Toutes ces données constituent un profil de consommation d’une précision redoutable. Apple a toujours affirmé que ses publicités reposaient sur des données contextuelles et non sur du profilage individuel. Mais la frontière entre « vous cherchez un restaurant italien » et « vous cherchez un restaurant italien tous les vendredis soir dans ce quartier » est mince. Et plus le ciblage est fin, plus l’emplacement vaut cher pour l’annonceur.

Tim Cook a bâti une partie de son image publique sur la critique du modèle économique de Google et Facebook, accusant ces entreprises de transformer leurs utilisateurs en produits. En 2021, Apple avait lancé App Tracking Transparency (ATT), un mécanisme qui bloque le pistage publicitaire par les apps tierces. Le groupe avait alors fait campagne avec le slogan « Privacy. That’s iPhone. » Meta avait estimé la perte de revenus liée à ATT à environ 10 milliards de dollars par an.

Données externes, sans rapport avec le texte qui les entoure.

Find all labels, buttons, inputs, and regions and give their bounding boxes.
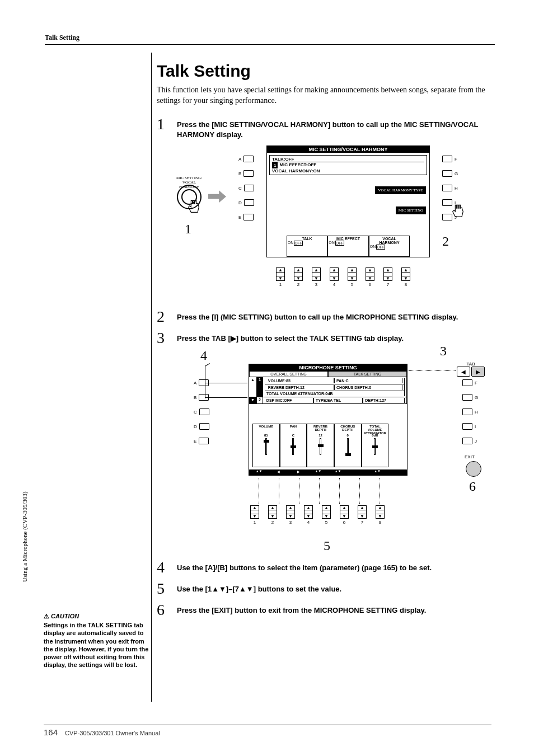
tab-left-button: ◀ xyxy=(457,367,470,377)
screen-bottom-tab: ▶ xyxy=(289,469,308,475)
screen-footer-mic-effect: MIC EFFECTONOFF xyxy=(327,236,369,257)
tab-right-button: ▶ xyxy=(471,367,485,377)
screen-tab: OVERALL SETTING xyxy=(249,371,328,377)
tab-label: TAB xyxy=(457,361,485,367)
updown-button-6: ▲▼6 xyxy=(339,505,349,525)
slider-3: CHORUS DEPTH0 xyxy=(334,424,362,467)
updown-button-6: ▲▼6 xyxy=(365,267,375,287)
manual-title: CVP-305/303/301 Owner's Manual xyxy=(65,730,160,736)
figure-1: MIC SETTING/ VOCAL HARMONY 1 ABCDE FGHIJ… xyxy=(177,145,487,302)
updown-button-2: ▲▼2 xyxy=(268,505,278,525)
dotted-leader xyxy=(259,478,259,504)
dotted-leader xyxy=(299,478,299,504)
page-title: Talk Setting xyxy=(157,62,487,81)
tab-button-group: TAB ◀ ▶ xyxy=(457,361,485,377)
updown-button-1: ▲▼1 xyxy=(275,267,285,287)
callout-5: 5 xyxy=(324,538,330,553)
slider-0: VOLUME85 xyxy=(252,424,280,467)
dotted-leader xyxy=(409,370,456,371)
screen-bottom-tab xyxy=(348,469,367,475)
panel-button-e: E xyxy=(238,214,254,220)
step-number: 6 xyxy=(157,602,177,618)
slider-1: PANC xyxy=(280,424,307,467)
callout-2: 2 xyxy=(442,234,449,249)
callout-3: 3 xyxy=(440,344,447,359)
lcd-screen-2: MICROPHONE SETTING OVERALL SETTINGTALK S… xyxy=(249,364,407,476)
panel-button-b: B xyxy=(238,170,254,177)
screen2-title: MICROPHONE SETTING xyxy=(249,364,407,371)
intro-text: This function lets you have special sett… xyxy=(157,85,487,106)
step-number: 2 xyxy=(157,309,177,325)
running-head: Talk Setting xyxy=(45,34,495,45)
step-text: Press the [MIC SETTING/VOCAL HARMONY] bu… xyxy=(177,116,487,140)
updown-button-1: ▲▼1 xyxy=(250,505,260,525)
screen1-title: MIC SETTING/VOCAL HARMONY xyxy=(267,146,429,153)
step-number: 1 xyxy=(157,116,177,132)
vocal-harmony-type-btn: VOCAL HARMONY TYPE xyxy=(375,186,426,194)
hand-pointer-icon xyxy=(186,199,202,215)
step-text: Press the TAB [▶] button to select the T… xyxy=(177,330,404,344)
step-number: 4 xyxy=(157,560,177,575)
dotted-leader xyxy=(279,478,279,504)
screen-bottom-tab: ▲▼ xyxy=(249,469,269,475)
step-text: Use the [1▲▼]–[7▲▼] buttons to set the v… xyxy=(177,581,341,594)
chapter-tab-vertical: Using a Microphone (CVP-305/303) xyxy=(21,425,31,582)
dotted-leader xyxy=(359,478,360,504)
step-text: Use the [A]/[B] buttons to select the it… xyxy=(177,560,432,573)
updown-button-8: ▲▼8 xyxy=(401,267,411,287)
screen-bottom-tab: ▲▼ xyxy=(308,469,328,475)
updown-button-3: ▲▼3 xyxy=(285,505,296,525)
mic-setting-btn: MIC SETTING xyxy=(396,206,426,214)
screen-footer-vocal-harmony: VOCAL HARMONYONOFF xyxy=(369,236,410,257)
callout-6: 6 xyxy=(469,479,476,494)
panel-button-d: D xyxy=(194,423,209,430)
exit-label: EXIT xyxy=(465,454,475,459)
caution-block: CAUTION Settings in the TALK SETTING tab… xyxy=(44,613,153,669)
dotted-leader xyxy=(380,478,380,504)
updown-button-8: ▲▼8 xyxy=(375,505,385,525)
panel-button-h: H xyxy=(442,185,458,191)
figure-2: 3 4 TAB ◀ ▶ ABCDE FGHIJ MICROPHON xyxy=(177,351,487,553)
updown-button-2: ▲▼2 xyxy=(293,267,303,287)
screen-tab: TALK SETTING xyxy=(328,371,407,377)
step-1: 1 Press the [MIC SETTING/VOCAL HARMONY] … xyxy=(157,116,487,140)
vertical-divider xyxy=(151,53,152,702)
panel-button-c: C xyxy=(194,408,209,415)
panel-button-h: H xyxy=(462,408,478,415)
caution-heading: CAUTION xyxy=(44,613,153,620)
screen-bottom-tab: ▲▼ xyxy=(328,469,348,475)
step-4: 4 Use the [A]/[B] buttons to select the … xyxy=(157,560,487,575)
arrow-icon xyxy=(208,190,226,203)
panel-button-f: F xyxy=(442,156,458,162)
panel-button-c: C xyxy=(238,185,254,191)
updown-button-7: ▲▼7 xyxy=(357,505,367,525)
panel-button-j: J xyxy=(462,438,478,444)
updown-button-7: ▲▼7 xyxy=(383,267,393,287)
step-6: 6 Press the [EXIT] button to exit from t… xyxy=(157,602,487,618)
panel-button-a: A xyxy=(238,156,254,162)
panel-button-f: F xyxy=(462,379,478,386)
callout-4: 4 xyxy=(200,348,207,363)
panel-button-e: E xyxy=(194,438,209,444)
panel-button-i: I xyxy=(462,423,478,430)
lcd-screen-1: MIC SETTING/VOCAL HARMONY TALK:OFF 1MIC … xyxy=(266,145,430,257)
page-number: 164 xyxy=(44,727,58,737)
step-2: 2 Press the [I] (MIC SETTING) button to … xyxy=(157,309,487,325)
updown-button-4: ▲▼4 xyxy=(303,505,313,525)
step-5: 5 Use the [1▲▼]–[7▲▼] buttons to set the… xyxy=(157,581,487,597)
callout-1: 1 xyxy=(185,222,191,237)
updown-button-3: ▲▼3 xyxy=(311,267,321,287)
hand-pointer-icon xyxy=(450,204,466,219)
panel-button-g: G xyxy=(442,170,458,177)
screen-bottom-tab xyxy=(387,469,407,475)
dotted-leader xyxy=(339,478,340,504)
screen-bottom-tab: ◀ xyxy=(269,469,288,475)
step-number: 3 xyxy=(157,330,177,346)
updown-button-5: ▲▼5 xyxy=(321,505,331,525)
step-text: Press the [I] (MIC SETTING) button to ca… xyxy=(177,309,458,322)
updown-button-4: ▲▼4 xyxy=(329,267,339,287)
updown-button-5: ▲▼5 xyxy=(347,267,357,287)
screen1-line-1: TALK:OFF 1MIC EFFECT:OFF VOCAL HARMONY:O… xyxy=(269,155,427,175)
dotted-leader xyxy=(319,478,320,504)
screen-footer-talk: TALKONOFF xyxy=(287,236,328,257)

Cinq ans plus tard, Apple ne bloque plus la pub : elle la vend. La nuance est de taille, et les critiques n’ont pas tardé. Plusieurs analystes cités par Bloomberg soulignent que chaque nouvelle surface publicitaire dans l’écosystème Apple érode la promesse de vie privée qui différenciait la marque. D’autant que, contrairement à un utilisateur Android qui peut choisir une app de navigation concurrente comme Waze ou Google Maps, les utilisateurs Apple qui cliquent sur une adresse dans Safari, Mail ou Messages sont redirigés vers Plans par défaut.

Un calendrier qui en dit long

L’annonce prévue fin mars coïncide avec la WWDC 2026, programmée du 8 au 12 juin, qu’Apple a officialisée ce lundi en promettant des « avancées en IA ». iOS 27, qui sera dévoilé lors de l’événement, pourrait intégrer la nouvelle version de Siri boostée par un partenariat avec Google Gemini. Plans avec publicité et Siri sous Gemini, en simultané : Apple redistribue les cartes de son écosystème à une vitesse inhabituelle.

Google, de son côté, vient d’imposer un chatbot Gemini directement dans Google Maps pour ses deux milliards d’utilisateurs. La course aux services de navigation intelligent et monétisé bat son plein. La différence, c’est que Google n’a jamais prétendu être l’ennemi de la pub. Apple si. Et c’est peut-être ce qui rend cette annonce plus significative que les chiffres ne le laissent croire.